Peter Franz Kempermann (born March 1, 1845 in Krefeld ; † November 6, 1900 in Sydney ) was a German lawyer, diplomat, interpreter, East Asian explorer and explorer.

Life path

Peter Franz Kempermann, born on March 1, 1845 in Krefeld, attended high school in Münster and then studied philosophy, law and political science in Berlin . as well as East Asian Studies . Apparently he had a PhD. Kempermann apparently learned the Japanese language at the seminar for oriental languages in Berlin. Kempermann's diplomatic career began in December 1866 as an interpreter at the North German Consulate General and the later Imperial German Embassy in Japan, where he further improved his Japanese language skills. From June 1867 Kempermann was employed in the Prussian consulate. His official seat was first in Yokohama and from January 1869 in Tokyo . His service in Japan ended in 1879. During this time he temporarily headed the German consulates in Hyogo and Yokohama. Kempermann was secretary to Max von Brandt who, after signing a Japanese-Prussian trade agreement on January 24, 1861, was first consul from January 1, 1863, later consul general of the North German Confederation and, after the establishment of the German Reich, from 1872, German Minister-Resident in Japan.

Kempermann was involved in the German Society for Nature and Ethnology of East Asia (East Asia Society ; OAG) founded in 1873 . At the ordinary general assembly of the OAG in Yokohama on January 19, 1878, he was elected its deputy chairman. Kempermann later became the fifth chairman of the OAG.

Kempermann traveled extensively in Japan. His travelogues, especially about his trip to what is now Shimane Prefecture in 1877, give a good overview of the people, geography, nature, products, etc. in Japan in the last quarter of the 19th century. Kempermann was particularly interested in Shintoism . For this reason he also visited the famous Shinto shrines Izumo-Taisha and Hinomisaki .

Kempermann accompanied the Austrian diplomat Count Alexander von Hübner on an excursion to Mount Fuji . The geographer Johannes Justus Rein mentions Kempermann several times in his "Letters of a German Geographer from Japan 1873–1875". The Imperial and Royal Legation Councilor J. Camille Samson also mentions Kempermann in his report "My trip to Siam 1888-1889".

A younger brother of Peter Kempermann was a businessman in Kobe . TH [Th.] Kempermann came to Japan in 1872 on behalf of the trading and insurance company Gutschow & Co. and was deployed in Yokohama. In 1875 he became head of the Kobe branch. The Gutschow & Co. company went bankrupt as early as 1880 and was taken over by Frederick Christopher Boyes (1850–1900). TH Kempermann has left Japan.

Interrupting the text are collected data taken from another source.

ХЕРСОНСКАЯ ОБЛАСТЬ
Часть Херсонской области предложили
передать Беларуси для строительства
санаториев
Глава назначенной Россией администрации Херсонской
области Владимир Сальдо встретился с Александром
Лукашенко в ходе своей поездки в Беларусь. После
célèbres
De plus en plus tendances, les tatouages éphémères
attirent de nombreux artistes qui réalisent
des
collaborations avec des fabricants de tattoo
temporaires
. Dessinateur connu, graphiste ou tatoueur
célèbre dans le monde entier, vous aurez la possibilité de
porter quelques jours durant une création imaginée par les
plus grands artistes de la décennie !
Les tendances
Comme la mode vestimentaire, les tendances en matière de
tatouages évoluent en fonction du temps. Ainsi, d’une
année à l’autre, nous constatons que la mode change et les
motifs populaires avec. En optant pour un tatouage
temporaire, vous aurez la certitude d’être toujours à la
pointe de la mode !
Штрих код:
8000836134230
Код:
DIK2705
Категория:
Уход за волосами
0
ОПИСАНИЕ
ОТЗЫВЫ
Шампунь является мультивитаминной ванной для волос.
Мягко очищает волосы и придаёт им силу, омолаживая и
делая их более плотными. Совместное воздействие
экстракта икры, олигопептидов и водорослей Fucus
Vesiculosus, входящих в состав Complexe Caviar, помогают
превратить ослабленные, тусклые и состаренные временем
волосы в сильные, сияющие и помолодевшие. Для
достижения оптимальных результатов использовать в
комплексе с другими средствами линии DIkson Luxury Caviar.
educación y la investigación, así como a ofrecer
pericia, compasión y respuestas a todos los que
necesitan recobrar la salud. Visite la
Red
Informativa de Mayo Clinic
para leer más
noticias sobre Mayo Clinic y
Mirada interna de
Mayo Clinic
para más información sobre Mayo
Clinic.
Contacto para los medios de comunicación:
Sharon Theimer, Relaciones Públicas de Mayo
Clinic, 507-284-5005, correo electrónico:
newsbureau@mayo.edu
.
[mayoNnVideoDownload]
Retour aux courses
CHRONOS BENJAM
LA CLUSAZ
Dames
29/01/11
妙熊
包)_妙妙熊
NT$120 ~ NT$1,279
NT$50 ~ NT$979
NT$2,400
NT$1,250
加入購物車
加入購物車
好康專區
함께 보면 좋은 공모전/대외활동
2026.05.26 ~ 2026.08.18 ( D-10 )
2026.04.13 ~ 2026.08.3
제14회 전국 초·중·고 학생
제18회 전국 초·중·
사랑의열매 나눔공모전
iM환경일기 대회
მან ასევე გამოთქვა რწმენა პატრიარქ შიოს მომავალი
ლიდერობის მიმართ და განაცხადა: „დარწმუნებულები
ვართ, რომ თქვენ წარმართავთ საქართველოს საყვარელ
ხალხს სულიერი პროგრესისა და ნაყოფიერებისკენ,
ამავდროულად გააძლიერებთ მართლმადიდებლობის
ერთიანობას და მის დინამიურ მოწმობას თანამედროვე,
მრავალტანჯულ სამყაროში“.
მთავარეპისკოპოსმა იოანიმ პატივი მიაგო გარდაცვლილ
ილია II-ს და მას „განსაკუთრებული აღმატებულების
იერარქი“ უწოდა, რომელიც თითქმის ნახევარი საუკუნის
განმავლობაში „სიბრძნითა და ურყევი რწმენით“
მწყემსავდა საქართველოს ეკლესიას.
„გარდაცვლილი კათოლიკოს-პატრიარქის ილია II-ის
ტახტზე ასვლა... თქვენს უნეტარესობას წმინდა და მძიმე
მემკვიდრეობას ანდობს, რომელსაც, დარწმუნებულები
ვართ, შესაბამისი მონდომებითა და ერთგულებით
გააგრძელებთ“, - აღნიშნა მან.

In 1872 Kempermann was made a knight of the Austrian Leopold Order .

On January 29, 1879, Peter Kempermann was appointed German Vice Consul in the British Crown Colony of Hong Kong and began his service there on April 29, 1879.

His other diplomatic missions were from 1881 to 1886 as Prime Minister in Manila (Philippines), from 1886 to 1887 in Seoul (Korea), from 1888 to 1897 in Bangkok (Thailand) and most recently as Privy Councilor and Consul General in Sydney (Australia).

During his time at the consulate in Manila, in the Carolinian dispute with Spain , Kempermann proposed to the German Reich to annex the Philippine island of Mindanao , which was then under Spanish ownership, but his proposal went unheeded.

During his time as German Minister-Resident in Bangkok on May 2, 1891, Kempermann founded the German Club there.

On February 11, 1888, Peter Kempermann married Martha Kähler († August 1899) from Hamburg, a daughter of the Hamburg Senator Alexander Kähler. The couple had five children, Emma Hildegard (* July 3, 1889), Anna Gertrud (* July 22, 1890), Alexander Wilhelm (* July 9, 1891), Martha Luise (* January 19, 1894) and Hedwig Josefine (* July 22, 1897).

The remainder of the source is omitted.